Her husband would not- could not answer. So Wichita said, "We wanted to show this to you a long time ago, but we didn't know if you could handle it. We decided now was the time." Without a moment of hesitation or uncertainty, Columbus took a pry bar to one particular brick in the wall and wrenched it loose with a single tug. Little Rock looked in. For a moment, she was uncertain what it was for a moment, and for a little longer she was uncertain what it meant. Then she was on her knees, her husband with her, crying in front of the thimble-sized urn that held her son.

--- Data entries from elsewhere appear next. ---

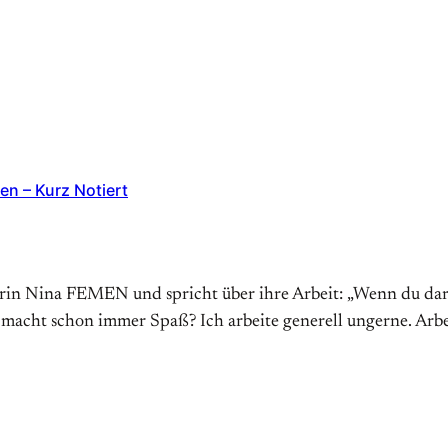
n – Kurz Notiert
terin Nina FEMEN und spricht über ihre Arbeit: „Wenn du daru
 macht schon immer Spaß? Ich arbeite generell ungerne. Arbei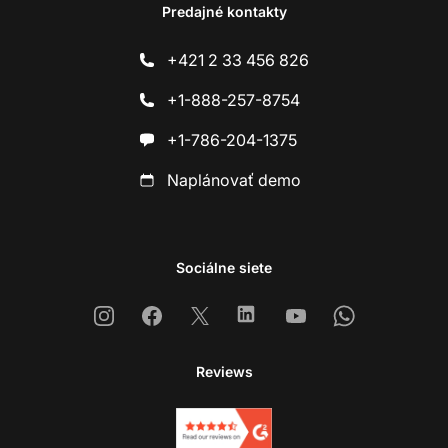
Predajné kontakty
+421 2 33 456 826
+1-888-257-8754
+1-786-204-1375
Naplánovať demo
Sociálne siete
Instagram
Facebook
X
Linkedin
Youtube
Whatsapp
Reviews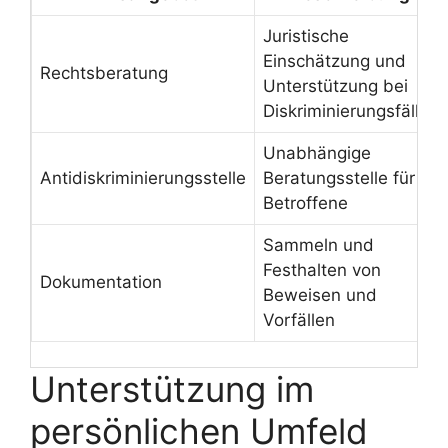
Juristische
Einschätzung und
Rechtsberatung
Unterstützung bei
Diskriminierungsfällen
Unabhängige
Antidiskriminierungsstelle
Beratungsstelle für
Betroffene
Sammeln und
Festhalten von
Dokumentation
Beweisen und
Vorfällen
Unterstützung im
persönlichen Umfeld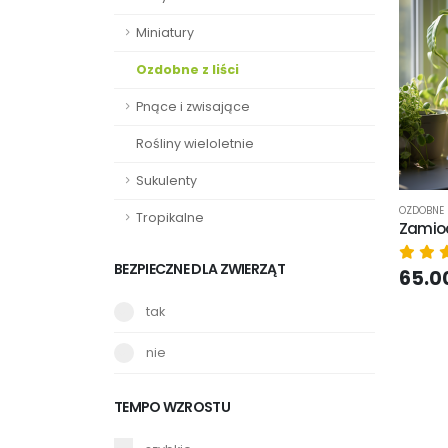
Miniatury
Ozdobne z liści
Pnące i zwisające
Rośliny wieloletnie
Sukulenty
OZDOBNE Z
Tropikalne
Zamioc
BEZPIECZNE DLA ZWIERZĄT
65.00
tak
nie
TEMPO WZROSTU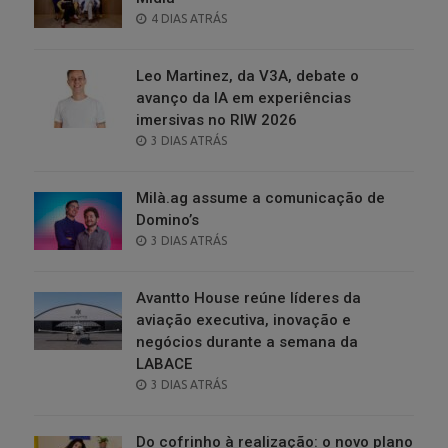
POSTED
4 DIAS ATRÁS
ON
Leo Martinez, da V3A, debate o
avanço da IA em experiências
imersivas no RIW 2026
POSTED
3 DIAS ATRÁS
ON
Milà.ag assume a comunicação de
Domino’s
POSTED
3 DIAS ATRÁS
ON
Avantto House reúne líderes da
aviação executiva, inovação e
negócios durante a semana da
LABACE
POSTED
3 DIAS ATRÁS
ON
Do cofrinho à realização: o novo plano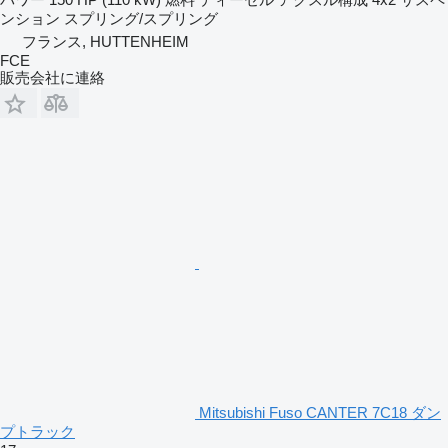
ンション
スプリング/スプリング
フランス, HUTTENHEIM
FCE
販売会社に連絡
Mitsubishi Fuso CANTER 7C18 ダン
プトラック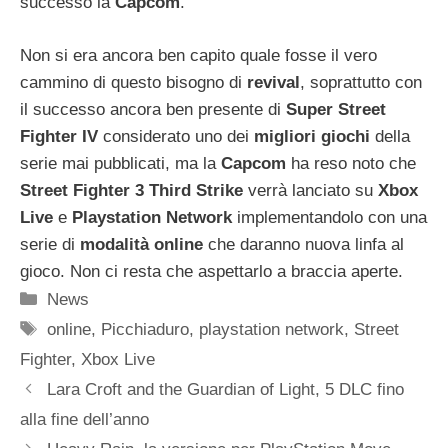
successo la
Capcom
.
Non si era ancora ben capito quale fosse il vero
cammino di questo bisogno di
revival
, soprattutto con
il successo ancora ben presente di
Super Street
Fighter IV
considerato uno dei
migliori giochi
della
serie mai pubblicati, ma la
Capcom
ha reso noto che
Street Fighter 3 Third Strike
verrà lanciato su
Xbox
Live
e
Playstation Network
implementandolo con una
serie di
modalità online
che daranno nuova linfa al
gioco. Non ci resta che aspettarlo a braccia aperte.
Categorie
News
Tag
online
,
Picchiaduro
,
playstation network
,
Street
Fighter
,
Xbox Live
Lara Croft and the Guardian of Light, 5 DLC fino
alla fine dell’anno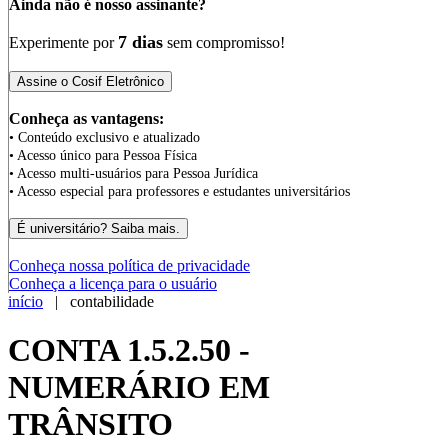
Ainda não é nosso assinante?
7 dias
Experimente por
sem compromisso!
Conheça as vantagens:
• Conteúdo exclusivo e atualizado
• Acesso único para Pessoa Física
• Acesso multi-usuários para Pessoa Jurídica
• Acesso especial para professores e estudantes universitários
Conheça nossa política de privacidade
Conheça a licença para o usuário
início
| contabilidade
CONTA 1.5.2.50 -
NUMERÁRIO EM
TRÂNSITO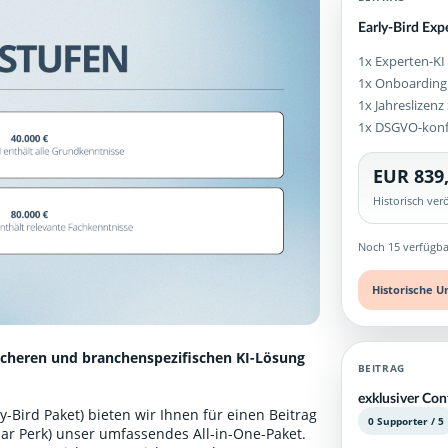
Early-Bird Exp
1x Experten-KI
1x Onboarding
1x Jahreslizen
1x DSGVO-kon
EUR 839
Historisch ve
Noch 15 verfügba
Historische U
icheren und branchenspezifischen KI-Lösung
BEITRAG
exklusiver Con
-Bird Paket) bieten wir Ihnen für einen Beitrag
0 Supporter / 5
ular Perk) unser umfassendes All-in-One-Paket.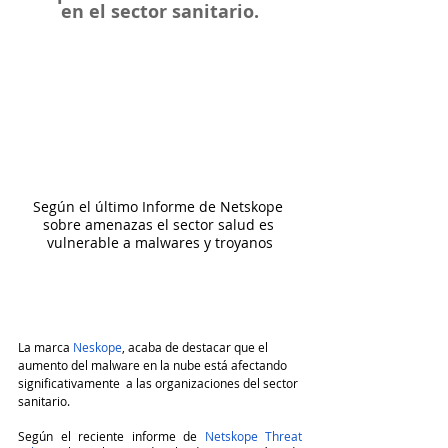
en el sector sanitario.
Según el último Informe de Netskope 
sobre amenazas el sector salud es 
vulnerable a malwares y troyanos
La marca 
Neskope
, acaba de destacar que el 
aumento del malware en la nube está afectando 
significativamente  a las organizaciones del sector 
sanitario. 
Según el reciente informe de 
Netskope Threat 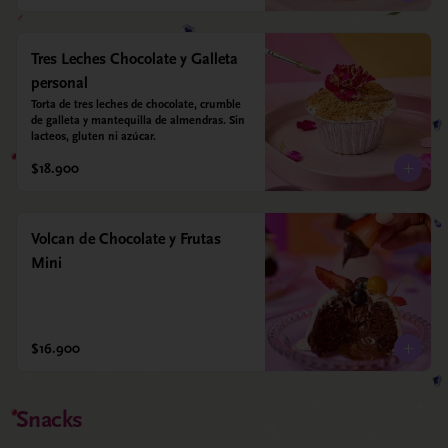
Tres Leches Chocolate y Galleta
personal
Torta de tres leches de chocolate, crumble 
de galleta y mantequilla de almendras. Sin 
lacteos, gluten ni azúcar.
$18.900
Volcan de Chocolate y Frutas
Mini
$16.900
Snacks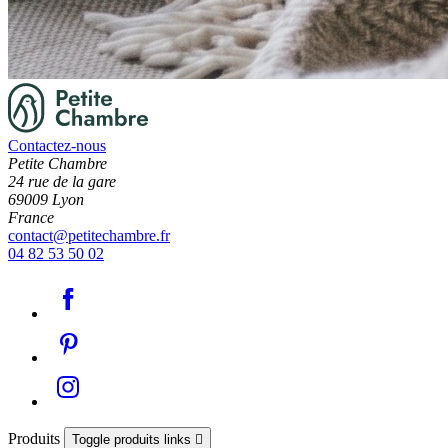
Contactez-nous
Petite Chambre
24 rue de la gare
69009 Lyon
France
contact@petitechambre.fr
04 82 53 50 02
Produits
Toggle produits links
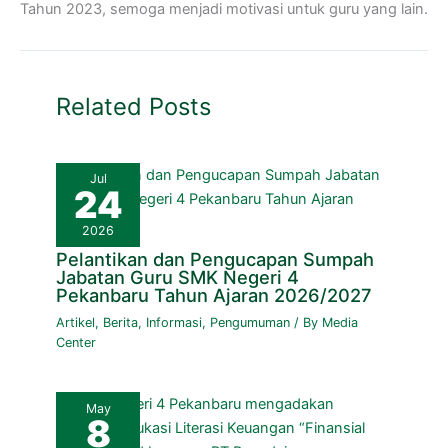
Tahun 2023, semoga menjadi motivasi untuk guru yang lain.
Related Posts
Jul
24
2026
Pelantikan dan Pengucapan Sumpah
Jabatan Guru SMK Negeri 4
Pekanbaru Tahun Ajaran 2026/2027
Artikel
,
Berita
,
Informasi
,
Pengumuman
/ By
Media
Center
May
8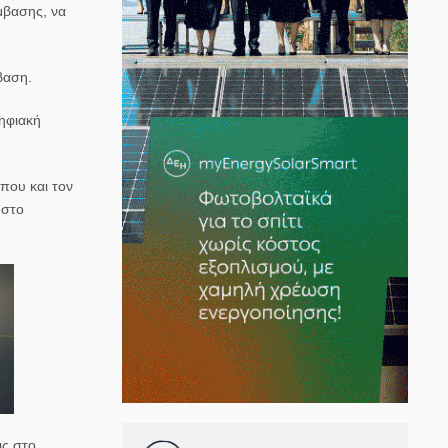
μβασης, να
βαση.
ηφιακή
ώπου και τον
 στο
ις στο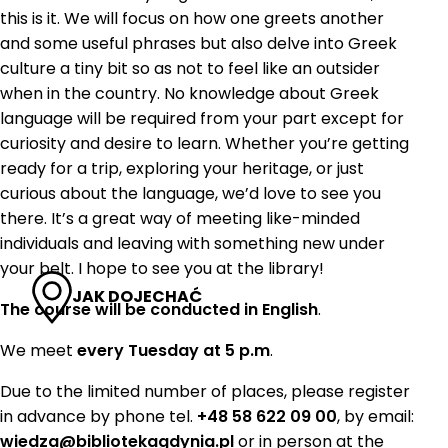
this is it. We will focus on how one greets another
and some useful phrases but also delve into Greek
culture a tiny bit so as not to feel like an outsider
when in the country. No knowledge about Greek
language will be required from your part except for
curiosity and desire to learn. Whether you’re getting
ready for a trip, exploring your heritage, or just
curious about the language, we’d love to see you
there. It’s a great way of meeting like-minded
individuals and leaving with something new under
your belt. I hope to see you at the library!
JAK DOJECHAĆ
The course will be conducted in English
.
We meet
every Tuesday at 5 p.m
.
Due to the limited number of places, please register
in advance by phone tel.
+48 58 622 09 00
, by email:
wiedza@bibliotekagdynia.pl
or in person at the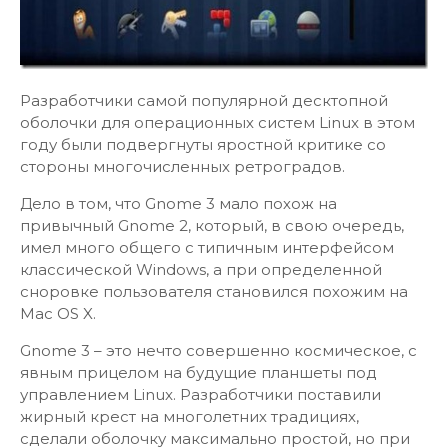
Разработчики самой популярной десктопной
оболочки для операционных систем Linux в этом
году были подвергнуты яростной критике со
стороны многочисленных ретроградов.
Дело в том, что Gnome 3 мало похож на
привычный Gnome 2, который, в свою очередь,
имел много общего с типичным интерфейсом
классической Windows, а при определенной
сноровке пользователя становился похожим на
Mac OS X.
Gnome 3 – это нечто совершенно космическое, с
явным прицелом на будущие планшеты под
управлением Linux. Разработчики поставили
жирный крест на многолетних традициях,
сделали оболочку максимально простой, но при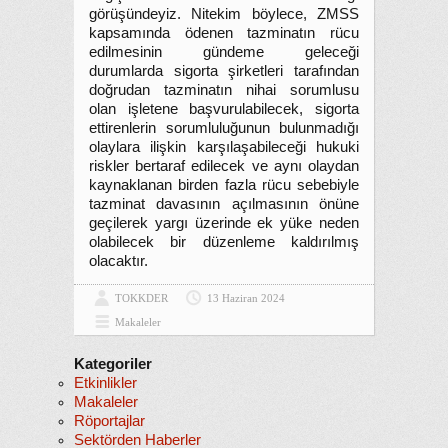
görüşündeyiz. Nitekim böylece, ZMSS
kapsamında ödenen tazminatın rücu
edilmesinin gündeme geleceği
durumlarda sigorta şirketleri tarafından
doğrudan tazminatın nihai sorumlusu
olan işletene başvurulabilecek, sigorta
ettirenlerin sorumluluğunun bulunmadığı
olaylara ilişkin karşılaşabileceği hukuki
riskler bertaraf edilecek ve aynı olaydan
kaynaklanan birden fazla rücu sebebiyle
tazminat davasının açılmasının önüne
geçilerek yargı üzerinde ek yüke neden
olabilecek bir düzenleme kaldırılmış
olacaktır.
TOKKDER
13 Haziran 2024
Makaleler
Kategoriler
Etkinlikler
Makaleler
Röportajlar
Sektörden Haberler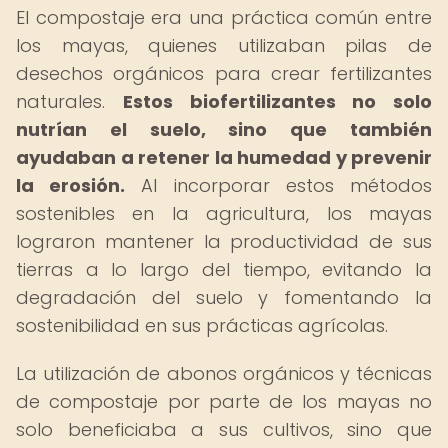
El compostaje era una práctica común entre
los mayas, quienes utilizaban pilas de
desechos orgánicos para crear fertilizantes
naturales.
Estos biofertilizantes no solo
nutrían el suelo, sino que también
ayudaban a retener la humedad y prevenir
la erosión.
Al incorporar estos métodos
sostenibles en la agricultura, los mayas
lograron mantener la productividad de sus
tierras a lo largo del tiempo, evitando la
degradación del suelo y fomentando la
sostenibilidad en sus prácticas agrícolas.
La utilización de abonos orgánicos y técnicas
de compostaje por parte de los mayas no
solo beneficiaba a sus cultivos, sino que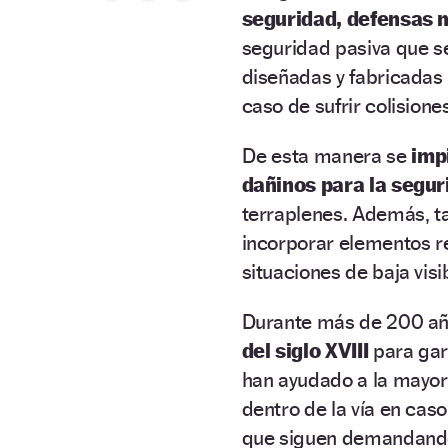
seguridad, defensas m
seguridad pasiva que se
diseñadas y fabricadas 
caso de sufrir colisiones
De esta manera se
imp
dañinos para la segur
terraplenes. Además, ta
incorporar elementos re
situaciones de baja visi
Durante más de 200 a
del siglo XVIII
para gar
han ayudado a la mayor
dentro de la vía en cas
que siguen demandando 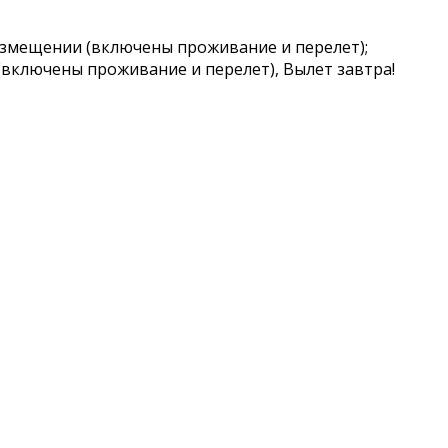
змещении (включены проживание и перелет);
включены проживание и перелет), Вылет завтра!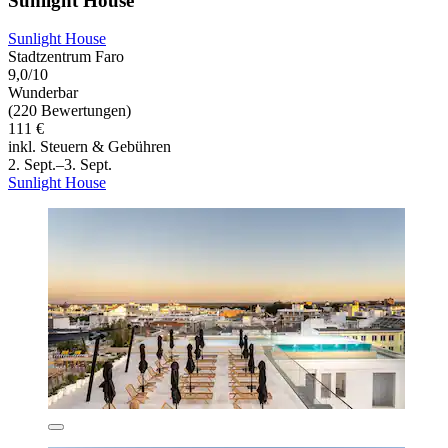
Sunlight House
Sunlight House
Stadtzentrum Faro
9,0/10
Wunderbar
(220 Bewertungen)
111 €
inkl. Steuern & Gebühren
2. Sept.–3. Sept.
Sunlight House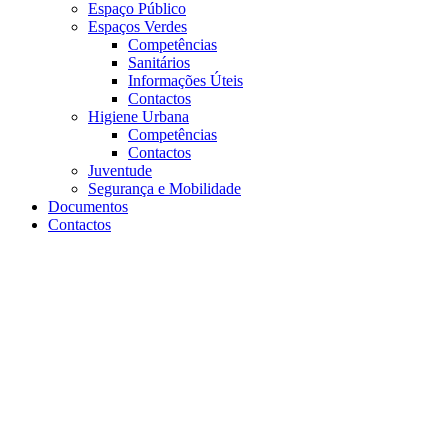
Espaço Público
Espaços Verdes
Competências
Sanitários
Informações Úteis
Contactos
Higiene Urbana
Competências
Contactos
Juventude
Segurança e Mobilidade
Documentos
Contactos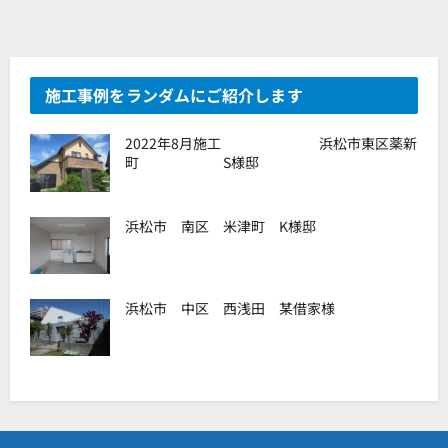
施工事例をランダムにご紹介します
2022年8月施工 浜松市東区薬新
町 S様邸
浜松市 南区 米津町 K様邸
浜松市 中区 西浅田 某借家様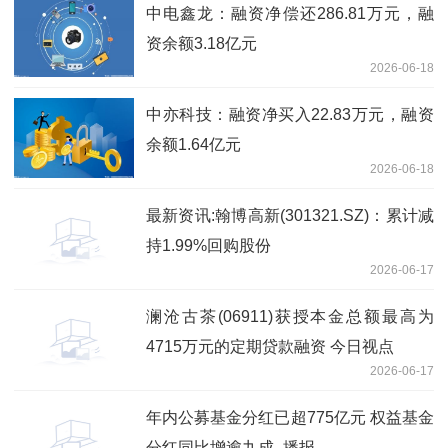
中电鑫龙：融资净偿还286.81万元，融
资余额3.18亿元
2026-06-18
中亦科技：融资净买入22.83万元，融资
余额1.64亿元
2026-06-18
最新资讯:翰博高新(301321.SZ)：累计减
持1.99%回购股份
2026-06-17
澜沧古茶(06911)获授本金总额最高为
4715万元的定期贷款融资 今日视点
2026-06-17
年内公募基金分红已超775亿元 权益基金
分红同比增逾九成_播报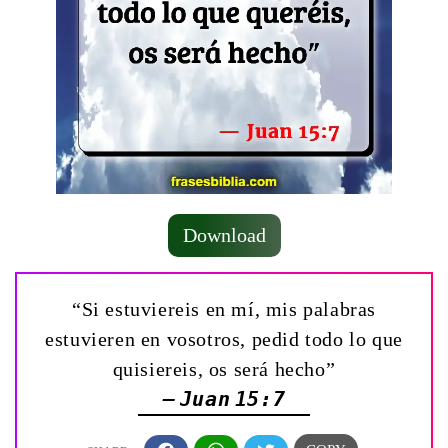
Download
“Si estuviereis en mí, mis palabras
estuvieren en vosotros, pedid todo lo que
quisiereis, os será hecho”
— Juan 15:7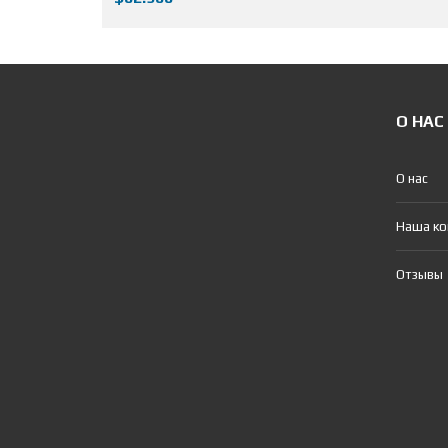
О НАС
О нас
Наша к
Отзывы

On the day of Little Rock's 20th anniversary, little Lizzy announced that a boy from the school in the city had proposed to her, and she was accepting. Two years later to the day, Columbus joyfully raised up his first grandchild. At Little Rock's suggestion, the child was named Austin, and the birth certificate said "Austin the Third". His grandfather finally admitted to being named Austin. What no one said was that "Austin, Jr." was not the name on his birth certificate, but on the tiny silver urn in Little Rock's jewelry box.

Then, as she returned to the homestead and retired to bed, and her husband lay between his wives, eyes closed but ears awake, she whispered in his ear: "I'm pregnant."